Product is worth what the market will bear. The problem with disruptive models like those Redbox adopted is that it not only threatens the establishment but also drastically changes the thinking of the consumer-focused public in a way that can’t be done. Lawsuits will fly and settlements reached, but the reality is that people are now used to the “free” rentals they get from Netflix (a monthly charge, but no direct cost per movie so it’s seen to some extent as “free”) and the $1 idea introduced by Redbox. Eventually there will need to be thinking devoted to how to adapt to these models and stop railing against them.
Wait, you mean the social media publishing restrictions imposed by the NCAA’s Southern Conference weren’t as restrictive as some people thought they were?
Conference officials said they were not trying to prevent fans from sending personal messages or brief descriptions of games to their Facebook pages or on Twitter, as some fans fear. Enforcing such a policy would be impractical and counterproductive because social media platforms help promote the conference’s teams, said Charles Bloom, a spokesman for the SEC. Last August, the conference signed 15-year television contracts with ESPN and CBS.

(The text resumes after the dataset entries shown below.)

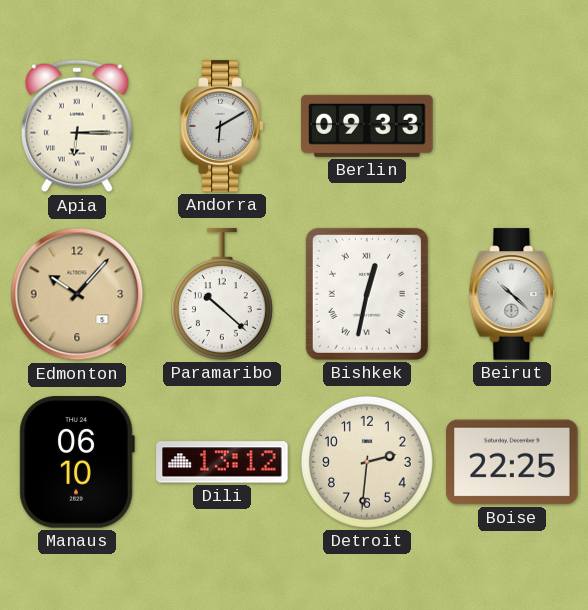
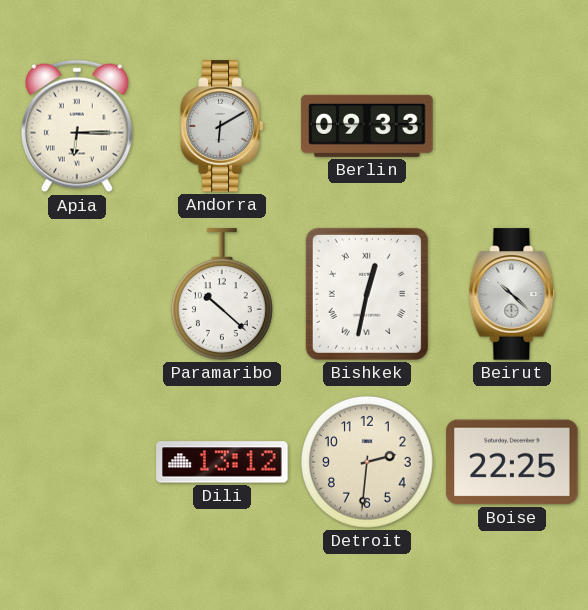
Edmonton: 10:07 -> none
Manaus: 06:10 -> none
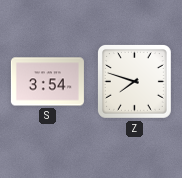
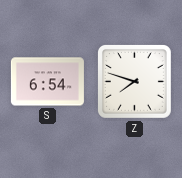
S: 3:54 -> 6:54
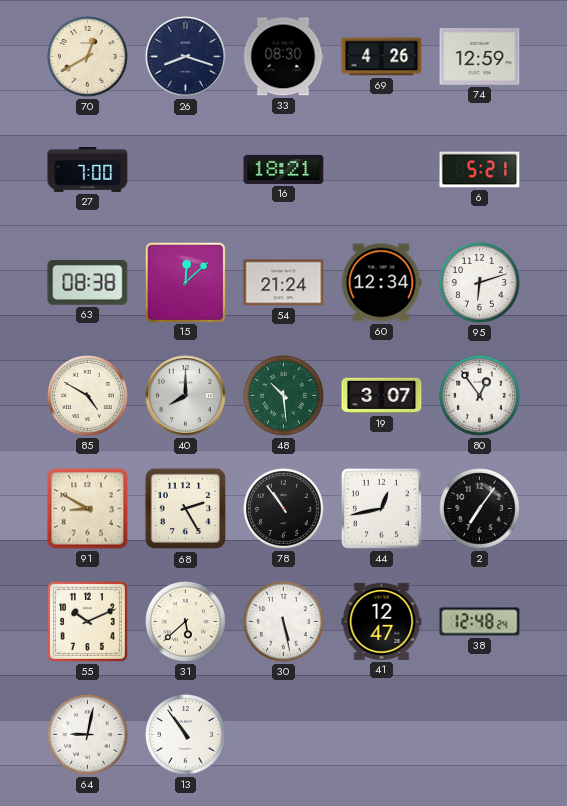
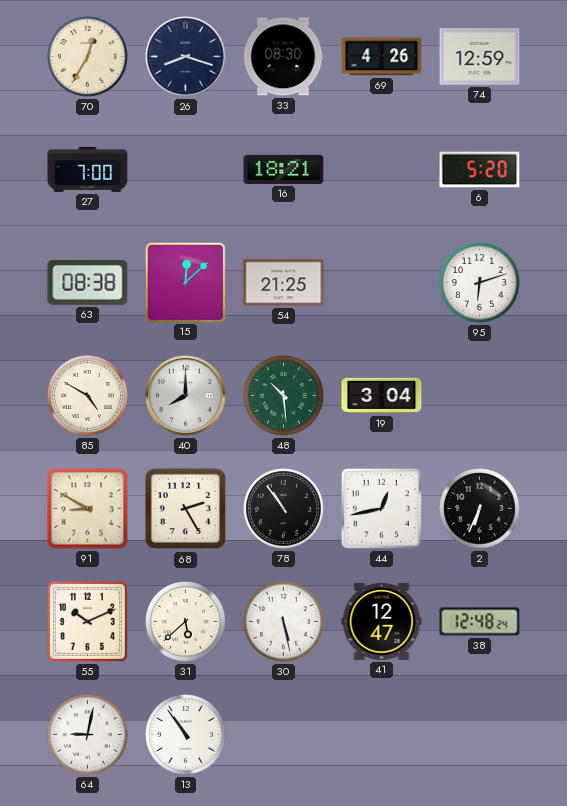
70: 12:40 -> 12:35
6: 5:21 -> 5:20
54: 21:24 -> 21:25
60: 12:34 -> none
19: 3:07 -> 3:04
80: 12:54 -> none
2: 7:06 -> 6:34
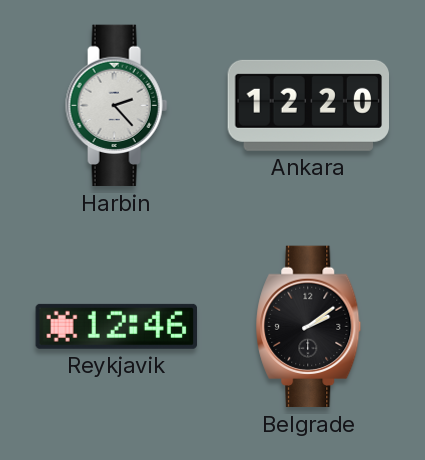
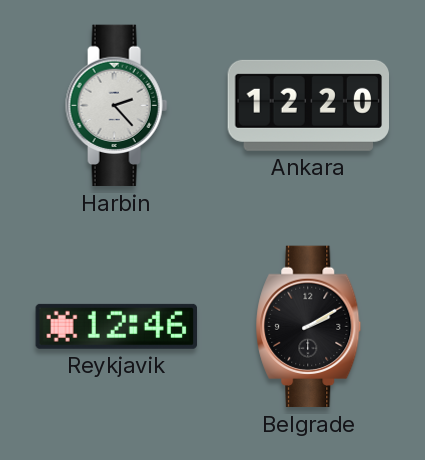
Belgrade: 2:09 -> 2:10
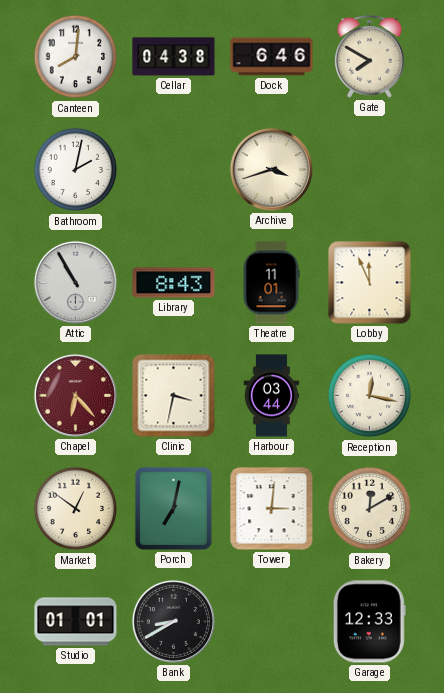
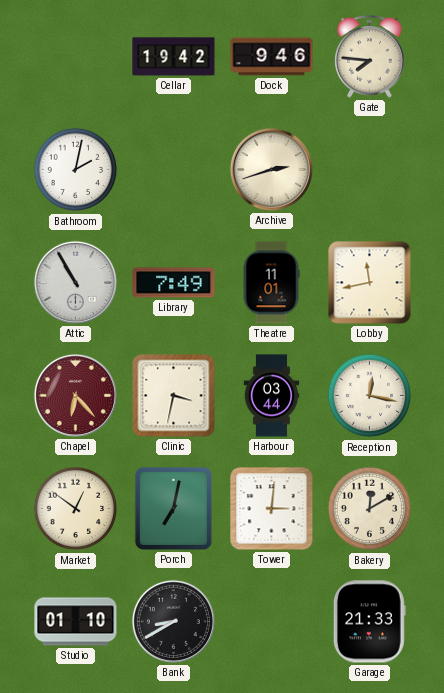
Canteen: 8:01 -> none
Cellar: 04:38 -> 19:42
Dock: 6:46 -> 9:46
Gate: 7:50 -> 7:46
Archive: 3:42 -> 2:42
Library: 8:43 -> 7:49
Lobby: 11:56 -> 11:43
Studio: 01:01 -> 01:10
Garage: 12:33 -> 21:33
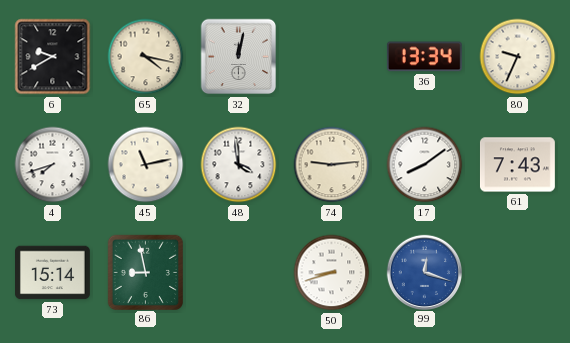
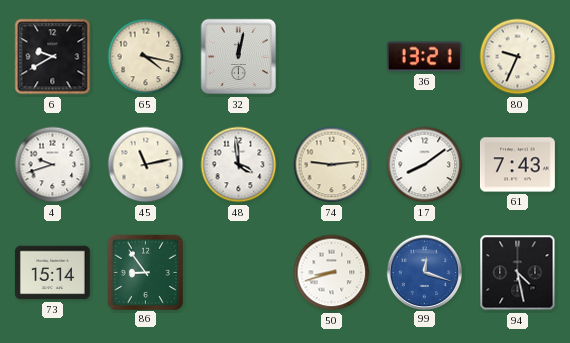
36: 13:34 -> 13:21
4: 7:42 -> 9:42
86: 8:58 -> 8:54
94: none -> 4:28
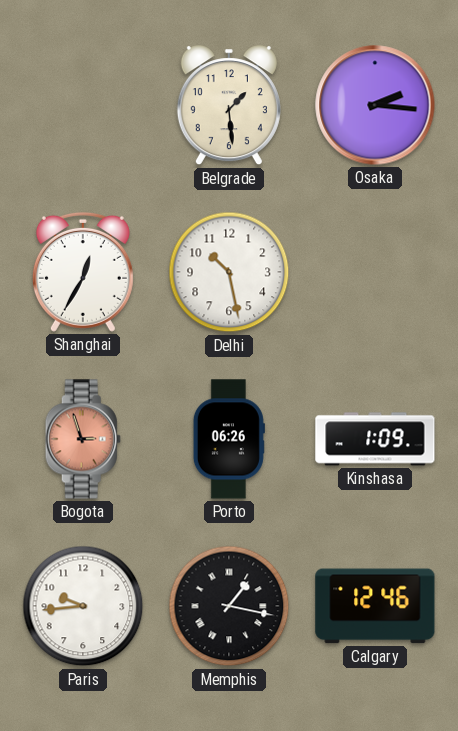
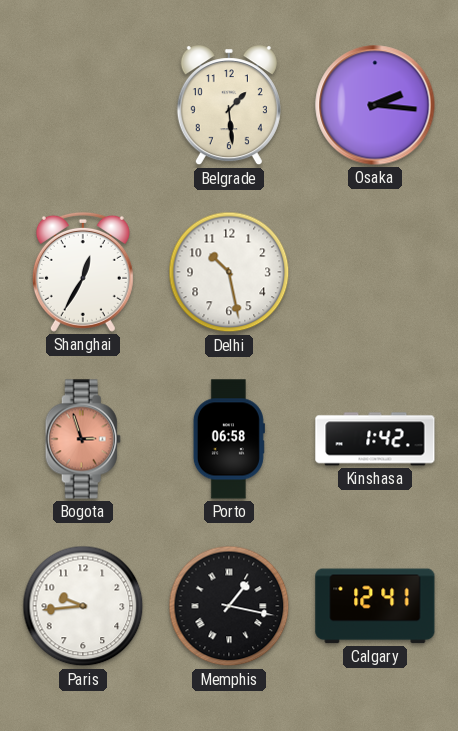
Porto: 06:26 -> 06:58
Kinshasa: 1:09 -> 1:42
Calgary: 12:46 -> 12:41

But “the line is drawn at game footage video,” Mr. Bloom said. “We want to protect our rights to have video between the conference and its members, and ban the commercial sale of photo images. Fans can post photos on their site or Facebook page, but they can’t be for sale.”
Much of the criticism from social media types last week was based on the assumption/belief/misinterpretation that the rules were meant to specifically restrict Twittering, posting photos to Flickr and other such activity. But no, not so much, at least not based on this story.